# Thread: make a committee 4 men out of 6

1. ## make a committee 4 men out of 6

QUESTION 1]: To make a committee 4 men are to be chosen out of 6 candidates. What is the probability that certain two men will serve on that committee?

Folks, I don't need the answer. I'm learning Probability thus I need to think about it. I just need a hint.

I already have solved another problem similar to this. I'm not sure if it's correct or not.
It is:

QUESTION 2]: A committee of 3 must be chosen from 8 candidates. What is the probability that certain three people will be selected.

MY SOLUTION: I consider that 3 certain people a group. therefore we have 5+1 groups (5 individuals and 1 group of those certain people)
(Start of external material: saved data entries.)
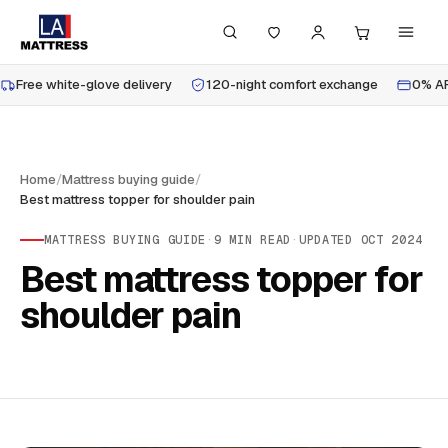
Free white-glove delivery
120-night comfort exchange
0% AP
Home
/
Mattress buying guide
/
Best mattress topper for shoulder pain
MATTRESS BUYING GUIDE
·
9
MIN READ
·
UPDATED
OCT 2024
Best mattress topper for
shoulder pain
The result will be : C(1,6)/C(3,8)

Is this correct? If not, then I definitely can't solve QUESTION 1

Thank you in advance for your help

2. Originally Posted by Narek
QUESTION 2]: A committee of 3 must be chosen from 8 candidates. What is the probability that certain three people will be selected.
MY SOLUTION: I consider that 3 certain people a group. therefore we have 5+1 groups (5 individuals and 1 group of those certain people)
I have no idea what your thinking was there.
The committee has three members. There are three particular people.
So the is only one way to have all three on the committee.
$\displaystyle \dfrac{1}{\binom{8}{3}}=\dfrac{3!\cdot 5!}{8!}$

3. Therefore the answer to the first question will be:

(C(2,2) * C(2,4)) / C(4,6) = 2/5

right ?

4. Yes, it is correct,

BTW does you text material really use $\displaystyle C(k,N)$ for the combination of N taken k?

If so, how odd.